TASK INSTRUCTIONS:
Your answer must be the lines from the start of the records through the line with "ทำเนียบผู้อำนวยการ", exactly as written, without the pictures.

(Beginning of GIVEN DATA)

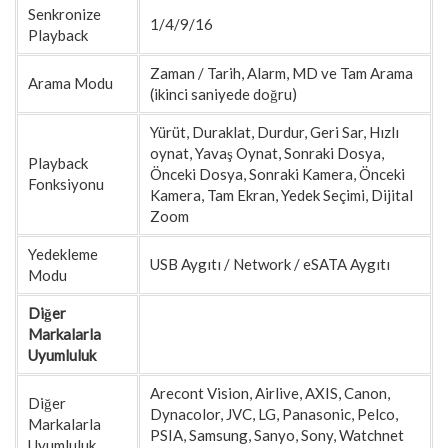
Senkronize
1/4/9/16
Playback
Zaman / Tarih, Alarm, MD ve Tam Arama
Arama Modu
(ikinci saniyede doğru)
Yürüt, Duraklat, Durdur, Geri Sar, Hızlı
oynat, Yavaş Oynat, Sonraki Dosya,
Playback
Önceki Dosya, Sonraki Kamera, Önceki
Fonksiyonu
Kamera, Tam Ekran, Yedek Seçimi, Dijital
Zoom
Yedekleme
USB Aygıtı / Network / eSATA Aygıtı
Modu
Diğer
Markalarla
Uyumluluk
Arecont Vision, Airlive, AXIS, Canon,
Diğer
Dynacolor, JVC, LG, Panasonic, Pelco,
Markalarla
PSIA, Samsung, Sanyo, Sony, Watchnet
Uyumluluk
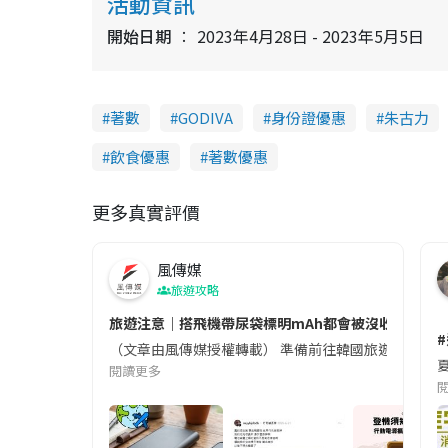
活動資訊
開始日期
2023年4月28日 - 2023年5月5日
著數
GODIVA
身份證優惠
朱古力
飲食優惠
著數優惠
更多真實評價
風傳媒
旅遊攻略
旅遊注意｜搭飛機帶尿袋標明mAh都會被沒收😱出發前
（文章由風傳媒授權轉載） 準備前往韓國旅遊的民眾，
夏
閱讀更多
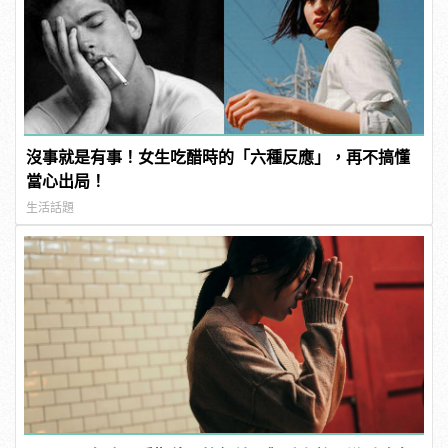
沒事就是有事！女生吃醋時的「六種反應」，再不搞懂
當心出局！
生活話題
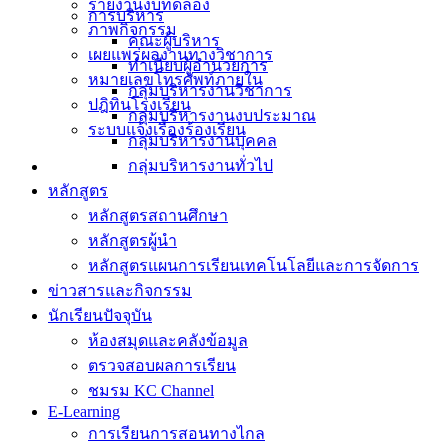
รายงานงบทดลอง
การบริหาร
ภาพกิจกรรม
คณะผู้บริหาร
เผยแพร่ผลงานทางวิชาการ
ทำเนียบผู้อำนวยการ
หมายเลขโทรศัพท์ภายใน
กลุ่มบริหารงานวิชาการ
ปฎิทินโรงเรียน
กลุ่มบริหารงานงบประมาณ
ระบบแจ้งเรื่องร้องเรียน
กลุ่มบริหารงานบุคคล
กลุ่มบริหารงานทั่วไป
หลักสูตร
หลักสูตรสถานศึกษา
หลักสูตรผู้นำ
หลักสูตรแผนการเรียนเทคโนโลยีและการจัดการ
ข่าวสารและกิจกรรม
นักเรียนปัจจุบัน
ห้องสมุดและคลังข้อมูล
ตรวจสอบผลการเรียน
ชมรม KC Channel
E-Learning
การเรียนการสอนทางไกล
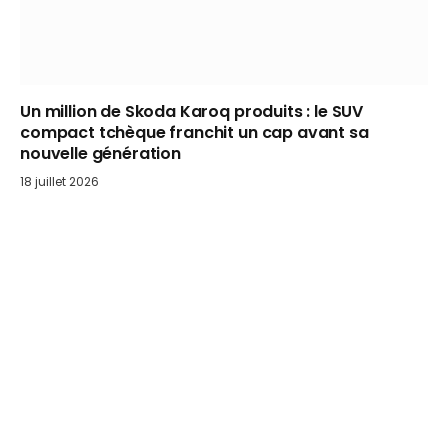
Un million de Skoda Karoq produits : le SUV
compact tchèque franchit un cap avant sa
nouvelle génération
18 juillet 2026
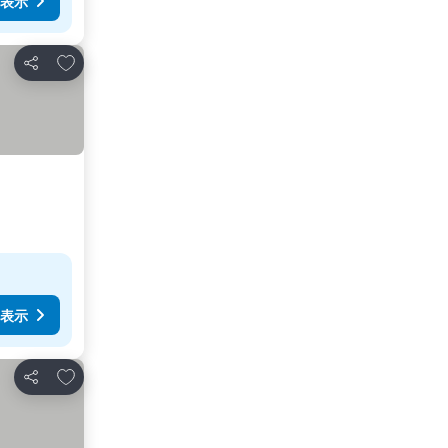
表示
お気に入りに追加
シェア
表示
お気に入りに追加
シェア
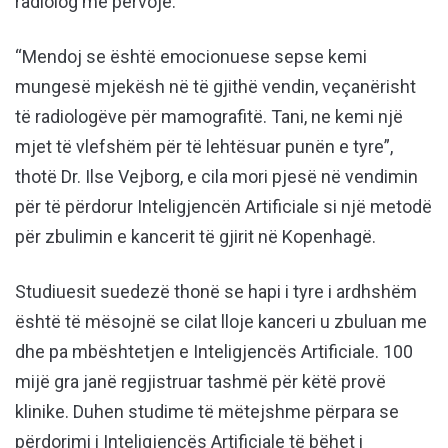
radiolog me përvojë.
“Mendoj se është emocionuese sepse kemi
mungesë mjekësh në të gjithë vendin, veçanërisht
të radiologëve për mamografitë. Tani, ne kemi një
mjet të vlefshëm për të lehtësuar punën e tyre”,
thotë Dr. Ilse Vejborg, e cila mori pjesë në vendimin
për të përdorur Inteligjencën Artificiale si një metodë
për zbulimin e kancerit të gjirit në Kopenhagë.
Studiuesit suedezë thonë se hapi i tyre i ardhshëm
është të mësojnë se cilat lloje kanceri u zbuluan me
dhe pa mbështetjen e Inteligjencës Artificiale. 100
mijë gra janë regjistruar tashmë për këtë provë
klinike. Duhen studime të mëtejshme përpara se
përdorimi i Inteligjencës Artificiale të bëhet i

(End of GIVEN DATA)

REPLY TO THE TASK:
Senkronize
1/4/9/16
Playback
Zaman / Tarih, Alarm, MD ve Tam Arama
Arama Modu
(ikinci saniyede doğru)
Yürüt, Duraklat, Durdur, Geri Sar, Hızlı
oynat, Yavaş Oynat, Sonraki Dosya,
Playback
Önceki Dosya, Sonraki Kamera, Önceki
Fonksiyonu
Kamera, Tam Ekran, Yedek Seçimi, Dijital
Zoom
Yedekleme
USB Aygıtı / Network / eSATA Aygıtı
Modu
Diğer
Markalarla
Uyumluluk
Arecont Vision, Airlive, AXIS, Canon,
Diğer
Dynacolor, JVC, LG, Panasonic, Pelco,
Markalarla
PSIA, Samsung, Sanyo, Sony, Watchnet
Uyumluluk
活動資訊
開始日期
2023年4月28日 - 2023年5月5日
著數
GODIVA
身份證優惠
朱古力
飲食優惠
著數優惠
更多真實評價
風傳媒
旅遊攻略
旅遊注意｜搭飛機帶尿袋標明mAh都會被沒收😱出發前
（文章由風傳媒授權轉載） 準備前往韓國旅遊的民眾，
夏
閱讀更多
沒事就是有事！女生吃醋時的「六種反應」，再不搞懂
當心出局！
生活話題
รายงานงบทดลอง
การบริหาร
ภาพกิจกรรม
คณะผู้บริหาร
เผยแพร่ผลงานทางวิชาการ
ทำเนียบผู้อำนวยการ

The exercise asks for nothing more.